Various powerful special interests, who still don't get it, have launched well-funded efforts to rollback the law by regulation, by lawsuit and by new law. For example, HR 1641 (by Rep. Jeff Flake (R-AZ) would make it voluntary, not mandatory, that a CEO attest to, or approve, corporate statements made to shareholders and the SEC. Rep. Ron Paul(R-TX) has a similar bill, HR 1657, gutting the act's critical Section 404, which simply says that companies must have a system of internal controls and CEOS must sign off on corporate statements. While these bills are going nowhere fast, the U.S. Chamber of Commerce (here's a Washington Post piece) and others keep pounding their chests against the law. The Chamber says, without foundation, that: The unintended expansion of corporate governance rules and excessive compliance demands will cost the nation's 17,000 public companies billions of dollars this year.

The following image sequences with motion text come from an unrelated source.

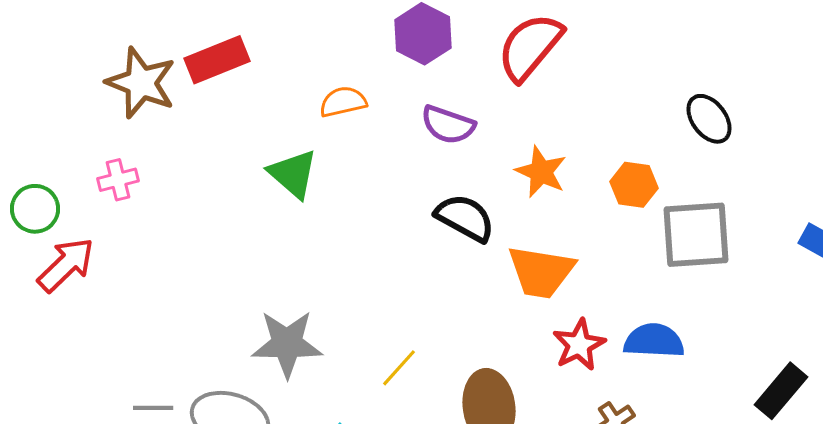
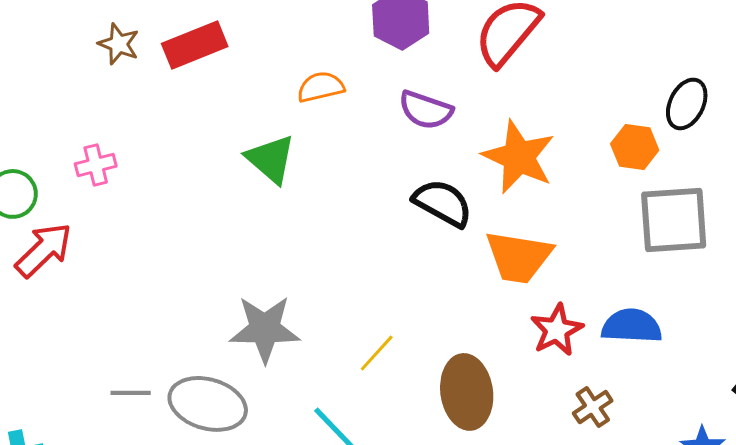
brown star: (141, 83) -> (119, 44), moved, size x0.6
black ellipse: (709, 119) -> (687, 104), turned 63
orange star: (541, 172) -> (519, 157), size x1.4
orange hexagon: (634, 185) -> (635, 147), moved

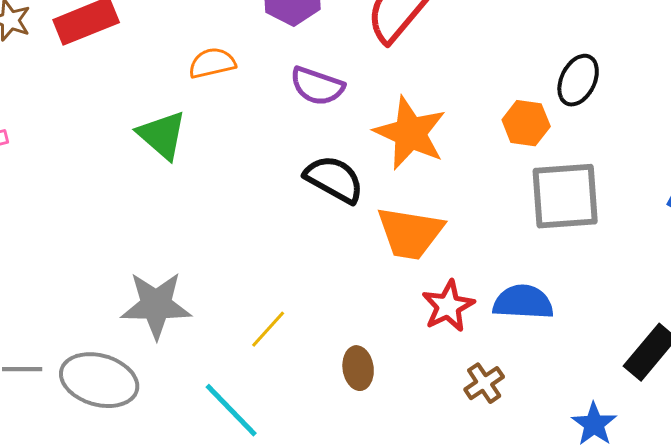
brown ellipse: (467, 392) -> (358, 368), size x0.6

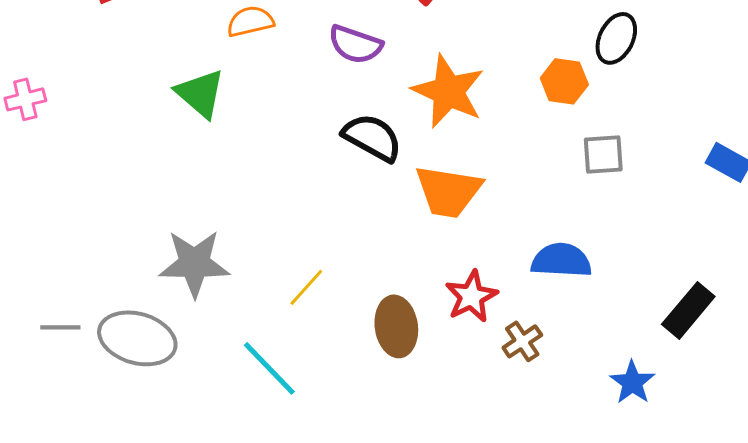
gray square: (565, 196) -> (603, 154), size x0.6
red star: (448, 306) -> (471, 296), moved
brown ellipse: (358, 368) -> (396, 326), size x1.4

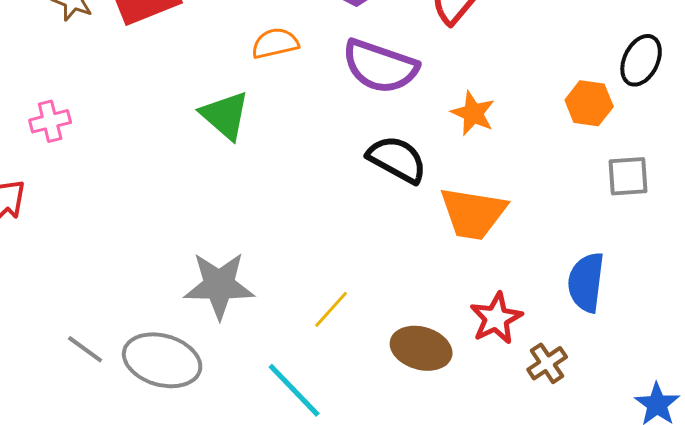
purple semicircle: (355, 44) -> (380, 66), size x1.4
orange star: (448, 91) -> (473, 113), size x0.6
blue semicircle: (561, 260) -> (586, 282), turned -86
brown ellipse: (396, 326) -> (421, 348), turned -66
gray line: (60, 327) -> (85, 349), turned 36

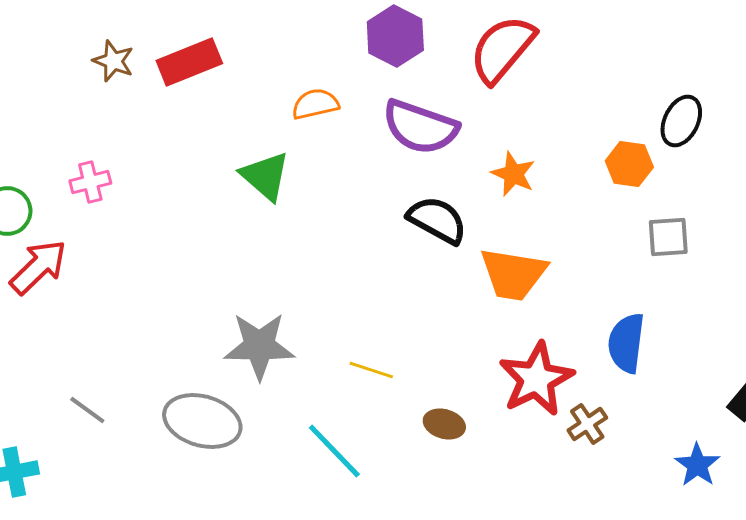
yellow line: (331, 309) -> (371, 370), turned 66
red star: (496, 318) -> (536, 379), size x1.4
brown ellipse: (421, 348) -> (444, 424), moved, size x0.7
gray line: (85, 349) -> (87, 410), moved

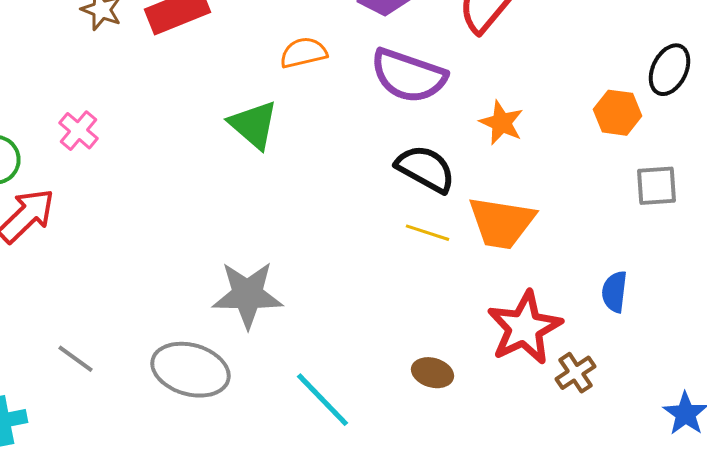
pink cross: (90, 182) -> (78, 131), turned -36
blue semicircle: (626, 343) -> (614, 292), size x0.7
yellow line: (371, 370) -> (428, 233), moved

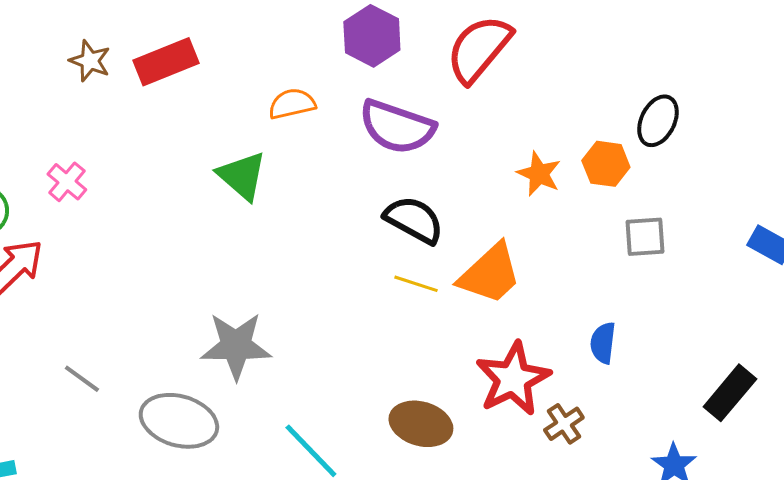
orange star: (502, 123) -> (539, 174), moved
orange trapezoid: (502, 223) -> (490, 274), turned -52
gray line: (76, 359) -> (82, 379), moved
brown ellipse: (432, 373) -> (421, 424), size x1.5

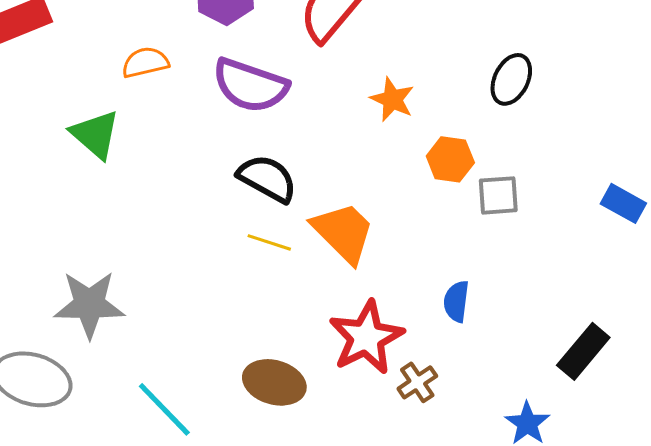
orange hexagon: (606, 164) -> (450, 159), moved
orange star: (539, 174) -> (392, 99), moved
orange trapezoid: (490, 274) -> (343, 232), turned -92

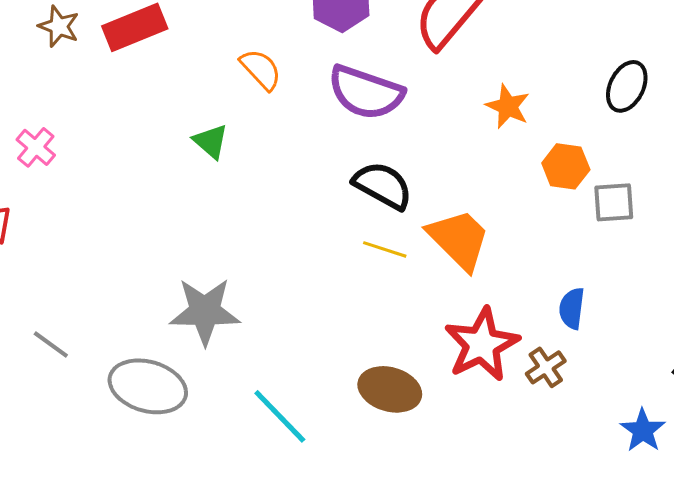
orange semicircle: (145, 62) -> (261, 69), turned 60
green triangle: (95, 134) -> (211, 141), size x0.7
brown cross: (417, 382) -> (546, 367), moved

In addition, an obscure but well-connected conservative foundation, the Free Enterprise Institute, has filed a lawsuit claiming that the law's Public Company Accounting Oversight Board is unconstitutional, with both former Solicitor General Ken Starr and former Assistant Attorney General Viet Dien as counsel. Senator Sarbanes, in his well-received speech, had this to say: The PCAOB's structure was reviewed by the American Law Division of the Congressional Research Service of the Library of Congress and several distinguished professors of constitutional law, and all approved of the structure under relevant constitutional provisions. Finally, we're opposing efforts by various interests to use an SEC regulatory process to try to weaken the PCAOB.
We'll miss Senator Sarbanes when he retires at the end of the term (MaryPIRG and U.S. PIRG have also recognized him with achievement awards), but until then, we expect that he'll do his best to block rollbacks of Sarbanes-Oxley and to prevent weakening of state privacy, identity theft and predatory lending laws.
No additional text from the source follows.